**Work to be completed**
Begin with the first line of the entries below. Copy each line exactly, stopping after the one that contains "Masaže i striptiz".

**Data**
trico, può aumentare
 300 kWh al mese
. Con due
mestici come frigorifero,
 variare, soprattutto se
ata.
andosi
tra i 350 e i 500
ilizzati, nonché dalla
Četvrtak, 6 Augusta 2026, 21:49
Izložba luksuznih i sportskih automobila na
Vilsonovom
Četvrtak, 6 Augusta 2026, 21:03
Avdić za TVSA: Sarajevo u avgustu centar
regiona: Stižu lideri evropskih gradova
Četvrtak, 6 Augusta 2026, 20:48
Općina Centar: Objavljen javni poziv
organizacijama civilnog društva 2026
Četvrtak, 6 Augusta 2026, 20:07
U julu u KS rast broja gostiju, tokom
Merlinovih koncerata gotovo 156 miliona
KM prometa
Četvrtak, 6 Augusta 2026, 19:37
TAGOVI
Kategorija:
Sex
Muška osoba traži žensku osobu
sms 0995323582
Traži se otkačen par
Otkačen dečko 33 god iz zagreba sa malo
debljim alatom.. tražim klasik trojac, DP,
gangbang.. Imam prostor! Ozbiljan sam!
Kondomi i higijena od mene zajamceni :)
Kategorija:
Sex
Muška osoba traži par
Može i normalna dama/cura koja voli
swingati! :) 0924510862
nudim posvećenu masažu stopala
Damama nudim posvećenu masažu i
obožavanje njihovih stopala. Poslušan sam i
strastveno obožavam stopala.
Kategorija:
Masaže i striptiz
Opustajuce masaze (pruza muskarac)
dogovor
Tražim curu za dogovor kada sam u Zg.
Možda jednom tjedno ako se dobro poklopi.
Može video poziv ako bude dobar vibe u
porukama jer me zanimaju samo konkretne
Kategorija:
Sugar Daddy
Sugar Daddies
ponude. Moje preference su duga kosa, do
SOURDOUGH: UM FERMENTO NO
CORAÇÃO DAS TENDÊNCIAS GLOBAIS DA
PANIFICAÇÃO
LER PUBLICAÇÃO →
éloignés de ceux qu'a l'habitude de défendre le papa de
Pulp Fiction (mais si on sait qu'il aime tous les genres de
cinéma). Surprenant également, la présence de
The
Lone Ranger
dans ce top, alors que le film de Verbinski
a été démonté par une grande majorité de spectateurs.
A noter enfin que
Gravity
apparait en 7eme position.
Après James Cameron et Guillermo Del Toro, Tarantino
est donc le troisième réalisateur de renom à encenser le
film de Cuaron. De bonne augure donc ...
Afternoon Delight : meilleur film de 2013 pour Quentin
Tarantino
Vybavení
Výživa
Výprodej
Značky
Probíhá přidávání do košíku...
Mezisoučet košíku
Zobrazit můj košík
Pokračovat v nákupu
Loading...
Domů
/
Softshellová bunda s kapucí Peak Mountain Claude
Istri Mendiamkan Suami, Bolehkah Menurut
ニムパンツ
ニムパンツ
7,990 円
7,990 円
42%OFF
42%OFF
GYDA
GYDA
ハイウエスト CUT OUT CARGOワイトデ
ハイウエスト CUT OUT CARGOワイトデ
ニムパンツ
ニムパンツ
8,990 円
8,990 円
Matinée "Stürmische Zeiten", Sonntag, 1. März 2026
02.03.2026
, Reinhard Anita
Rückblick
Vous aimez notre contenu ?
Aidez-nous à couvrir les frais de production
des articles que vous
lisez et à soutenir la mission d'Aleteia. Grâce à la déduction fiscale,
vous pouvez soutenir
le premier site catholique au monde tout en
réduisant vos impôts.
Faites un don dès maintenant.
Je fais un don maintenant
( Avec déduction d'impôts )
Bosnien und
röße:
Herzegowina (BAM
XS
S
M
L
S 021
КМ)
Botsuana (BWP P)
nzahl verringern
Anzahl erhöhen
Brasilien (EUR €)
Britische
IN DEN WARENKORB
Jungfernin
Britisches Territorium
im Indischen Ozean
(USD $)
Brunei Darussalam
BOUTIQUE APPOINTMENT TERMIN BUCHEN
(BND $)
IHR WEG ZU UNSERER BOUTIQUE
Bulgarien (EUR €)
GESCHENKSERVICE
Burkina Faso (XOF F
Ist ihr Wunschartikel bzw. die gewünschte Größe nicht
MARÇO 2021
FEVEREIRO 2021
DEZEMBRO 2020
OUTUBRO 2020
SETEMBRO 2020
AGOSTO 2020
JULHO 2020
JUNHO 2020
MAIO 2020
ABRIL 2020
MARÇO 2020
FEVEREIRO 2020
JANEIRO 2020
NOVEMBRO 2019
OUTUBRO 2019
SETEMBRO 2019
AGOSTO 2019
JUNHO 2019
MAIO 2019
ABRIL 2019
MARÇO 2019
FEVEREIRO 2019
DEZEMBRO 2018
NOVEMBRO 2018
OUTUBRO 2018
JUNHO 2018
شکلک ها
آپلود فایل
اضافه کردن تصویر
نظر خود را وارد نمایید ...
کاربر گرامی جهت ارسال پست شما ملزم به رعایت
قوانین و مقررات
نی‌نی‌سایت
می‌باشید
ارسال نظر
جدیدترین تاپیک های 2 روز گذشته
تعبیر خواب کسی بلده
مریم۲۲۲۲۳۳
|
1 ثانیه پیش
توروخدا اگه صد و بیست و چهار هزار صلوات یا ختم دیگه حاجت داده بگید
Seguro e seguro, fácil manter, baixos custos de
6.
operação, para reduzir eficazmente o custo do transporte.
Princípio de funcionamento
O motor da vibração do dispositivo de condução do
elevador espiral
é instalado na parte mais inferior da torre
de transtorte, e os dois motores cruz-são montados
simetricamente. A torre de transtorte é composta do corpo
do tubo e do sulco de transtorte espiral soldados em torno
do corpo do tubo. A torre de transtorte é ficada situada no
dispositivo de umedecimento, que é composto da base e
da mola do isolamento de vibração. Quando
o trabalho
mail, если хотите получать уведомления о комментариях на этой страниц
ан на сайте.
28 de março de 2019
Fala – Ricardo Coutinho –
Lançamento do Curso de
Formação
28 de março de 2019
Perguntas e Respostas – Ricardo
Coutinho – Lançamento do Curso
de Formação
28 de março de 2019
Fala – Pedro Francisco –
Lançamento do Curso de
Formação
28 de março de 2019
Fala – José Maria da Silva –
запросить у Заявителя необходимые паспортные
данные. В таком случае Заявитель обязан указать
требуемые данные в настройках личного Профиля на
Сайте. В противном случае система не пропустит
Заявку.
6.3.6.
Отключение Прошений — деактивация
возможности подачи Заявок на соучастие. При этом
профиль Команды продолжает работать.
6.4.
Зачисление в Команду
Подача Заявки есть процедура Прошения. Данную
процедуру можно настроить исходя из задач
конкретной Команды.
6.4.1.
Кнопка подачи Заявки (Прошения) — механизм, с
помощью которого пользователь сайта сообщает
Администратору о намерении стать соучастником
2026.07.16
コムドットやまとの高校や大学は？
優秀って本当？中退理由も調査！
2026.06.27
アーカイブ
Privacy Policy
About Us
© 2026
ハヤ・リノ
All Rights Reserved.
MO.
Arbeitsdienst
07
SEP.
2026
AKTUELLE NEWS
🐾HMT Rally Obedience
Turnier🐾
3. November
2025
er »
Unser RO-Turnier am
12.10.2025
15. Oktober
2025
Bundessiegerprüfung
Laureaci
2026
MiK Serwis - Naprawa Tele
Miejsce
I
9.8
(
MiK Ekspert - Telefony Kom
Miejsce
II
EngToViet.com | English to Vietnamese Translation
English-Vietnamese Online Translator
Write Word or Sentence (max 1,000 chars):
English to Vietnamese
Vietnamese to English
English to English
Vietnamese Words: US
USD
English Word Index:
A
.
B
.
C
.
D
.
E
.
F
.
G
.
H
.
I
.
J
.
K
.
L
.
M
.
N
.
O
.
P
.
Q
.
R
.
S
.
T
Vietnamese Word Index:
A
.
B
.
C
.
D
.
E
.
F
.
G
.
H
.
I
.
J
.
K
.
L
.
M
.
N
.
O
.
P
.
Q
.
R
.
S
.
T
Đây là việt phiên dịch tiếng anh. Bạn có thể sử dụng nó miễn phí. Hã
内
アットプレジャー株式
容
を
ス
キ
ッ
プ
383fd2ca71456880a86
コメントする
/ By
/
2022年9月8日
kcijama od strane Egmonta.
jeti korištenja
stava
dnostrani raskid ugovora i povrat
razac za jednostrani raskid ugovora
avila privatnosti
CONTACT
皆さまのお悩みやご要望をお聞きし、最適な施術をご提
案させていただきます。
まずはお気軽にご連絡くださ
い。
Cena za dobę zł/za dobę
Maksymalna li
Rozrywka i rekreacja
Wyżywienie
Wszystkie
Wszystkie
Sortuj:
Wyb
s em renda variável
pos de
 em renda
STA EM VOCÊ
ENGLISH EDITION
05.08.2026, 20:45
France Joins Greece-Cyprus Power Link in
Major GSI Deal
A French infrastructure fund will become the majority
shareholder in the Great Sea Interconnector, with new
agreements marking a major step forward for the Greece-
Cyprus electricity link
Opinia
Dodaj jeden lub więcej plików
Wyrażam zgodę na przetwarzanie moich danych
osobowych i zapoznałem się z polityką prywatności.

**Response for this exercise**
trico, può aumentare
 300 kWh al mese
. Con due
mestici come frigorifero,
 variare, soprattutto se
ata.
andosi
tra i 350 e i 500
ilizzati, nonché dalla
Četvrtak, 6 Augusta 2026, 21:49
Izložba luksuznih i sportskih automobila na
Vilsonovom
Četvrtak, 6 Augusta 2026, 21:03
Avdić za TVSA: Sarajevo u avgustu centar
regiona: Stižu lideri evropskih gradova
Četvrtak, 6 Augusta 2026, 20:48
Općina Centar: Objavljen javni poziv
organizacijama civilnog društva 2026
Četvrtak, 6 Augusta 2026, 20:07
U julu u KS rast broja gostiju, tokom
Merlinovih koncerata gotovo 156 miliona
KM prometa
Četvrtak, 6 Augusta 2026, 19:37
TAGOVI
Kategorija:
Sex
Muška osoba traži žensku osobu
sms 0995323582
Traži se otkačen par
Otkačen dečko 33 god iz zagreba sa malo
debljim alatom.. tražim klasik trojac, DP,
gangbang.. Imam prostor! Ozbiljan sam!
Kondomi i higijena od mene zajamceni :)
Kategorija:
Sex
Muška osoba traži par
Može i normalna dama/cura koja voli
swingati! :) 0924510862
nudim posvećenu masažu stopala
Damama nudim posvećenu masažu i
obožavanje njihovih stopala. Poslušan sam i
strastveno obožavam stopala.
Kategorija:
Masaže i striptiz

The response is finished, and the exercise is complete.